At the same time, she is trying to come to terms with the idea of mortality and moving on in her mind.

Interesting script

What sets a production house like PRK Productions apart from the rest is the trust they have placed in backing new filmmakers and different thoughts.

O2 could possibly be one of their flagship films in terms of choosing something new, refreshing, and intriguing for the Kannada audiences, as there haven’t been any medical thrillers they have hit the screens in recent times.

The script by itself is intriguing and the performances shine.

A poster of O2

A poster of ‘O2’. (X)

The film begins on a highly dramatic note where the audience is introduced to Dr Shraddha Nayak, who conducts a dangerous human trial. From there, the story goes into flashback mode to make the audience understand what led Dr Shraddha to this point.
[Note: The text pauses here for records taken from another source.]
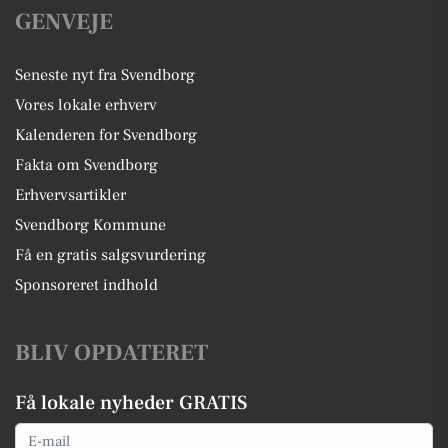
GENVEJE
Seneste nyt fra Svendborg
Vores lokale erhverv
Kalenderen for Svendborg
Fakta om Svendborg
Erhvervsartikler
Svendborg Kommune
Få en gratis salgsvurdering
Sponsoreret indhold
BLIV OPDATERET
Få lokale nyheder GRATIS
Email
The film is well under two hours, which makes it a breezy watch.

Through the narrative, one learns about Dr Shraddha — she lost her parents in childhood, is a child prodigy in medicine, and puts her medical ambitions over everything else.

At the same time, one gets to meet the demons she is battling in her mind, which include the acceptance of mortality and also proximity issues with people.

The makers have neatly woven details in the film that ensure medical terms and procedures do not seem complicated to the audience.

At the same time, they have also brought in the dichotomy of belief in spirit sciences versus medical sciences. These aspects are engaging and elevate the narrative.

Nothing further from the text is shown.